Darf der Arbeitgeber eine Sonderzahlung verweigern, wenn das Arbeitsverhältnis zu einem Stichtag nicht mehr besteht. Eine Frage, die der Arbeitsrechtler mit einem präzisen: „Kommt drauf an.“ beantwortet.
Vorweg: Hier geht es nicht um das Problem, nach dem Ausscheiden aus dem Arbeitsverhältnis eine Sonderzahlung zurückzahlen zu müssen. Bei diesen Klauseln gibt es Extraprobleme, mit denen sich der Anwalt die Zeit vertreiben kann.
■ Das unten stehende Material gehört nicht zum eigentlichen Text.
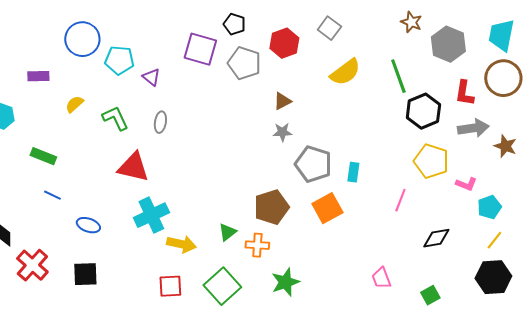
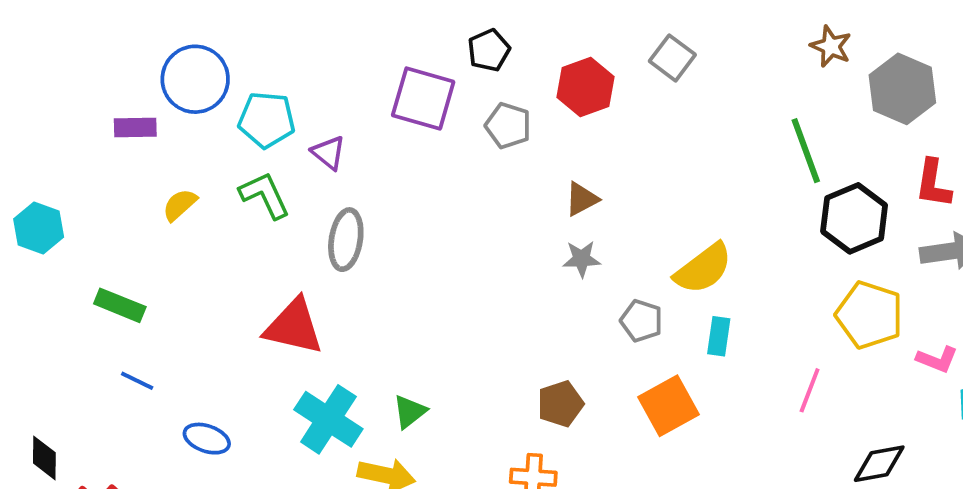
black pentagon: (234, 24) -> (489, 50), turned 30
gray pentagon: (244, 63) -> (508, 126), size x0.7
yellow semicircle: (345, 72) -> (703, 269), moved
purple rectangle: (38, 76) -> (135, 128), moved
green L-shape: (115, 118) -> (265, 195), moved
gray ellipse: (160, 122) -> (346, 240), size x1.4
gray pentagon: (313, 164) -> (641, 321), size x0.6
brown pentagon: (271, 207) -> (560, 404), size x0.7
cyan cross: (151, 215) -> (328, 419), turned -32
green triangle: (227, 232) -> (410, 412), moved

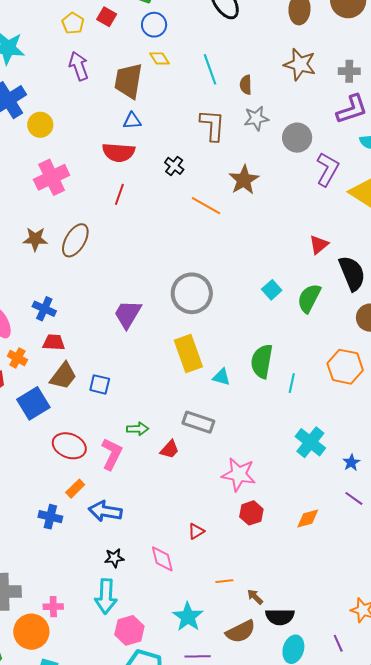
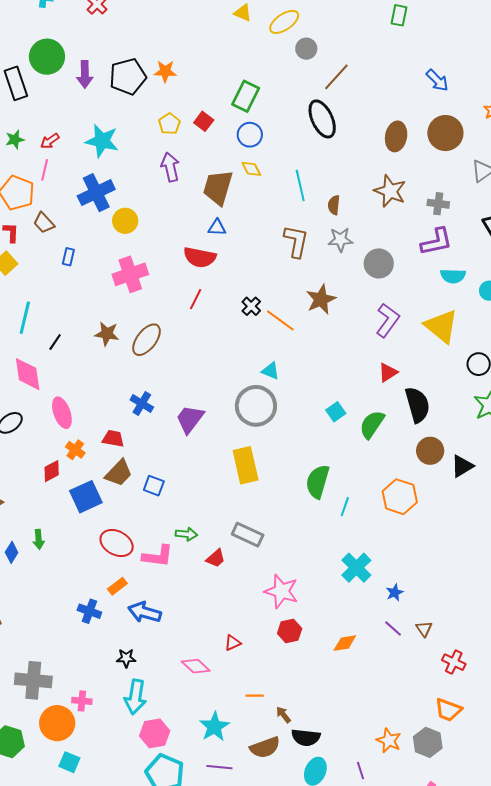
black cross: (174, 166) -> (251, 306), moved
purple L-shape: (327, 169) -> (388, 320), moved
blue cross: (44, 309) -> (142, 404), moved
cyan triangle: (221, 377) -> (271, 371), moved
pink L-shape: (112, 454) -> (158, 556), turned 64
black star: (114, 558) -> (126, 658), moved
pink diamond: (162, 559) -> (196, 666), turned -40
Nein, hier verlangt ein Arbeitnehmer seine Sonderzahlung anteilig, weil er im Laufe des Jahres gekündigt hat und am Stichtag nicht mehr im Unternehmen ist.
Am 12.12.2012 entschied das Bundesarbeitsgericht, das eine Stichtagsregelung wirksam ist, die die Zahlung an das Bestehen des Arbeitsverhältnisses am 1.12. eines jeden Jahres knüpft – 10 AZR 718/11. Jetzt sprachen die gleichen Richter einem Controller 9/12 der Zahlung zu, obwohl er am 30.09. aus dem Unternehmen ausschied und den Stichtag verpasste; Urteil vom 13.11.2013 – 10 AZR 848/12.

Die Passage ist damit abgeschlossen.